__Task objective__
The full data must be written out exactly, with every line included.

Saved data entries
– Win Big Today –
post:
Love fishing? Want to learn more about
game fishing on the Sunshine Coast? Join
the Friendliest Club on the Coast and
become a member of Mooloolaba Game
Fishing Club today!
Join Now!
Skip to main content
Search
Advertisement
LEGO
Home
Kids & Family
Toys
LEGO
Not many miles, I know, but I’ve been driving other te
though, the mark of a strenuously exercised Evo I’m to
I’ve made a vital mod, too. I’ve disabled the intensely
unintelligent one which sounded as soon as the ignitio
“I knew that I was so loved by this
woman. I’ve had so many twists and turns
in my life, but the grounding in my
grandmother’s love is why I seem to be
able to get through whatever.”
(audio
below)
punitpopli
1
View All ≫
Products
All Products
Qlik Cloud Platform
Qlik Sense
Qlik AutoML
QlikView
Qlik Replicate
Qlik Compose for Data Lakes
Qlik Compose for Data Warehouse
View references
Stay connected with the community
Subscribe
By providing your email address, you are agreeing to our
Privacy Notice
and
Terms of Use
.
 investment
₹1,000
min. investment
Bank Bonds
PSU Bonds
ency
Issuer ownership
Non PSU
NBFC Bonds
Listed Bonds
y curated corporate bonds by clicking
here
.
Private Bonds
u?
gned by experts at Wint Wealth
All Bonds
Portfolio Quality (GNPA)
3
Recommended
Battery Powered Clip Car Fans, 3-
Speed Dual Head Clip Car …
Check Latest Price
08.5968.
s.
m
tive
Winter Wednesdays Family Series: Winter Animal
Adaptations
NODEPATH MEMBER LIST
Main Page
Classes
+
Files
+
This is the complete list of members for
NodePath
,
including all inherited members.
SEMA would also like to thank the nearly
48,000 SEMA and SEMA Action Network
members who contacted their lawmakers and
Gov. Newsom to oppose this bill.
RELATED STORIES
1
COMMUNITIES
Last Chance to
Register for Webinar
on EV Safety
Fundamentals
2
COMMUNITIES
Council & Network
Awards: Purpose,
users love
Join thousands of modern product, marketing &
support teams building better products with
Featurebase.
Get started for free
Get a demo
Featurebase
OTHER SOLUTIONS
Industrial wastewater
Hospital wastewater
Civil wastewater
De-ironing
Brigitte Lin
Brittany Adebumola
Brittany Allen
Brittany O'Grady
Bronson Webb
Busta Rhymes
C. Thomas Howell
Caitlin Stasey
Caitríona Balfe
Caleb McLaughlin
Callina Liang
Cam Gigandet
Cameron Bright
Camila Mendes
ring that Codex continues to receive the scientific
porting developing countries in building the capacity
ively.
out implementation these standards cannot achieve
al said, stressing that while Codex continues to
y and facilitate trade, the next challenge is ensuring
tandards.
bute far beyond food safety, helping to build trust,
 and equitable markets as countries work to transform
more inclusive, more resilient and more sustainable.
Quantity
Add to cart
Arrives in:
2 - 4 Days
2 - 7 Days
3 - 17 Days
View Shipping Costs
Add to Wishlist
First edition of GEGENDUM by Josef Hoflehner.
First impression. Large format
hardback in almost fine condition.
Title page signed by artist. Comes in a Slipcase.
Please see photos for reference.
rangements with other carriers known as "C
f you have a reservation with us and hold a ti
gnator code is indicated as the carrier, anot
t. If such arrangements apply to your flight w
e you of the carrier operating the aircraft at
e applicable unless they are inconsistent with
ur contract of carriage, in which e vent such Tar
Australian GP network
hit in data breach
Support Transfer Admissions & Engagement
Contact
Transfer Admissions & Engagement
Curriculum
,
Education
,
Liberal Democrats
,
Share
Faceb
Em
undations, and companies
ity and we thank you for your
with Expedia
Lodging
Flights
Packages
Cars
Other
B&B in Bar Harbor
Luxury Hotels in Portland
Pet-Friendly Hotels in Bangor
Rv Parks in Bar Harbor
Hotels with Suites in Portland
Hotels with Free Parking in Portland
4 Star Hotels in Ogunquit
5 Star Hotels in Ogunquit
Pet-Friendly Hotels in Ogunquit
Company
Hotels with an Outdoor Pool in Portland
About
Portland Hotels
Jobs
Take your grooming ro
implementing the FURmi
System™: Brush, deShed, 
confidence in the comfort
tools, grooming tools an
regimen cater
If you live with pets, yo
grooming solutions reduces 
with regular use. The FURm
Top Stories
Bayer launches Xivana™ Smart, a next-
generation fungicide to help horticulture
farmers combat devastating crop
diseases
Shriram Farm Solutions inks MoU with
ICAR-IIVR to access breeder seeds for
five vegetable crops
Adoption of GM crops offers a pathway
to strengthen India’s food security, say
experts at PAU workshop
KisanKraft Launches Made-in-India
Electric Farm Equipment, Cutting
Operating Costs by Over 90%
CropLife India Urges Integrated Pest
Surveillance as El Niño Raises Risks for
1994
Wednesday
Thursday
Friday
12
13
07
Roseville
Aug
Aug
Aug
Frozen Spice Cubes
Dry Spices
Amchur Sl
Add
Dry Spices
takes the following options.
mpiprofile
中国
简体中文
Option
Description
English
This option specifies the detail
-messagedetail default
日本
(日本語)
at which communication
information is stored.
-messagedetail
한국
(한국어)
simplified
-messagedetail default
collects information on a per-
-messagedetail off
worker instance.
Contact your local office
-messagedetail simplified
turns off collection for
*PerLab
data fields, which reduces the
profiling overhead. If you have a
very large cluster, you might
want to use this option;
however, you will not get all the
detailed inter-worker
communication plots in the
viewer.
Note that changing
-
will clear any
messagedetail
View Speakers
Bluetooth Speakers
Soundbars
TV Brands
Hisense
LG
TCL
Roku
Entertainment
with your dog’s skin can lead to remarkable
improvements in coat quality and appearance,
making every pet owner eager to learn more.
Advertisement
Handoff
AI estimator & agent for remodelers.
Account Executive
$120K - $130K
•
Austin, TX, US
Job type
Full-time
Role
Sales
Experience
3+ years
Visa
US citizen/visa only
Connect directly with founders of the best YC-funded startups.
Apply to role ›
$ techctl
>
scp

__Answer space__
– Win Big Today –
post:
Love fishing? Want to learn more about
game fishing on the Sunshine Coast? Join
the Friendliest Club on the Coast and
become a member of Mooloolaba Game
Fishing Club today!
Join Now!
Skip to main content
Search
Advertisement
LEGO
Home
Kids & Family
Toys
LEGO
Not many miles, I know, but I’ve been driving other te
though, the mark of a strenuously exercised Evo I’m to
I’ve made a vital mod, too. I’ve disabled the intensely
unintelligent one which sounded as soon as the ignitio
“I knew that I was so loved by this
woman. I’ve had so many twists and turns
in my life, but the grounding in my
grandmother’s love is why I seem to be
able to get through whatever.”
(audio
below)
punitpopli
1
View All ≫
Products
All Products
Qlik Cloud Platform
Qlik Sense
Qlik AutoML
QlikView
Qlik Replicate
Qlik Compose for Data Lakes
Qlik Compose for Data Warehouse
View references
Stay connected with the community
Subscribe
By providing your email address, you are agreeing to our
Privacy Notice
and
Terms of Use
.
 investment
₹1,000
min. investment
Bank Bonds
PSU Bonds
ency
Issuer ownership
Non PSU
NBFC Bonds
Listed Bonds
y curated corporate bonds by clicking
here
.
Private Bonds
u?
gned by experts at Wint Wealth
All Bonds
Portfolio Quality (GNPA)
3
Recommended
Battery Powered Clip Car Fans, 3-
Speed Dual Head Clip Car …
Check Latest Price
08.5968.
s.
m
tive
Winter Wednesdays Family Series: Winter Animal
Adaptations
NODEPATH MEMBER LIST
Main Page
Classes
+
Files
+
This is the complete list of members for
NodePath
,
including all inherited members.
SEMA would also like to thank the nearly
48,000 SEMA and SEMA Action Network
members who contacted their lawmakers and
Gov. Newsom to oppose this bill.
RELATED STORIES
1
COMMUNITIES
Last Chance to
Register for Webinar
on EV Safety
Fundamentals
2
COMMUNITIES
Council & Network
Awards: Purpose,
users love
Join thousands of modern product, marketing &
support teams building better products with
Featurebase.
Get started for free
Get a demo
Featurebase
OTHER SOLUTIONS
Industrial wastewater
Hospital wastewater
Civil wastewater
De-ironing
Brigitte Lin
Brittany Adebumola
Brittany Allen
Brittany O'Grady
Bronson Webb
Busta Rhymes
C. Thomas Howell
Caitlin Stasey
Caitríona Balfe
Caleb McLaughlin
Callina Liang
Cam Gigandet
Cameron Bright
Camila Mendes
ring that Codex continues to receive the scientific
porting developing countries in building the capacity
ively.
out implementation these standards cannot achieve
al said, stressing that while Codex continues to
y and facilitate trade, the next challenge is ensuring
tandards.
bute far beyond food safety, helping to build trust,
 and equitable markets as countries work to transform
more inclusive, more resilient and more sustainable.
Quantity
Add to cart
Arrives in:
2 - 4 Days
2 - 7 Days
3 - 17 Days
View Shipping Costs
Add to Wishlist
First edition of GEGENDUM by Josef Hoflehner.
First impression. Large format
hardback in almost fine condition.
Title page signed by artist. Comes in a Slipcase.
Please see photos for reference.
rangements with other carriers known as "C
f you have a reservation with us and hold a ti
gnator code is indicated as the carrier, anot
t. If such arrangements apply to your flight w
e you of the carrier operating the aircraft at
e applicable unless they are inconsistent with
ur contract of carriage, in which e vent such Tar
Australian GP network
hit in data breach
Support Transfer Admissions & Engagement
Contact
Transfer Admissions & Engagement
Curriculum
,
Education
,
Liberal Democrats
,
Share
Faceb
Em
undations, and companies
ity and we thank you for your
with Expedia
Lodging
Flights
Packages
Cars
Other
B&B in Bar Harbor
Luxury Hotels in Portland
Pet-Friendly Hotels in Bangor
Rv Parks in Bar Harbor
Hotels with Suites in Portland
Hotels with Free Parking in Portland
4 Star Hotels in Ogunquit
5 Star Hotels in Ogunquit
Pet-Friendly Hotels in Ogunquit
Company
Hotels with an Outdoor Pool in Portland
About
Portland Hotels
Jobs
Take your grooming ro
implementing the FURmi
System™: Brush, deShed, 
confidence in the comfort
tools, grooming tools an
regimen cater
If you live with pets, yo
grooming solutions reduces 
with regular use. The FURm
Top Stories
Bayer launches Xivana™ Smart, a next-
generation fungicide to help horticulture
farmers combat devastating crop
diseases
Shriram Farm Solutions inks MoU with
ICAR-IIVR to access breeder seeds for
five vegetable crops
Adoption of GM crops offers a pathway
to strengthen India’s food security, say
experts at PAU workshop
KisanKraft Launches Made-in-India
Electric Farm Equipment, Cutting
Operating Costs by Over 90%
CropLife India Urges Integrated Pest
Surveillance as El Niño Raises Risks for
1994
Wednesday
Thursday
Friday
12
13
07
Roseville
Aug
Aug
Aug
Frozen Spice Cubes
Dry Spices
Amchur Sl
Add
Dry Spices
takes the following options.
mpiprofile
中国
简体中文
Option
Description
English
This option specifies the detail
-messagedetail default
日本
(日本語)
at which communication
information is stored.
-messagedetail
한국
(한국어)
simplified
-messagedetail default
collects information on a per-
-messagedetail off
worker instance.
Contact your local office
-messagedetail simplified
turns off collection for
*PerLab
data fields, which reduces the
profiling overhead. If you have a
very large cluster, you might
want to use this option;
however, you will not get all the
detailed inter-worker
communication plots in the
viewer.
Note that changing
-
will clear any
messagedetail
View Speakers
Bluetooth Speakers
Soundbars
TV Brands
Hisense
LG
TCL
Roku
Entertainment
with your dog’s skin can lead to remarkable
improvements in coat quality and appearance,
making every pet owner eager to learn more.
Advertisement
Handoff
AI estimator & agent for remodelers.
Account Executive
$120K - $130K
•
Austin, TX, US
Job type
Full-time
Role
Sales
Experience
3+ years
Visa
US citizen/visa only
Connect directly with founders of the best YC-funded startups.
Apply to role ›
$ techctl
>
scp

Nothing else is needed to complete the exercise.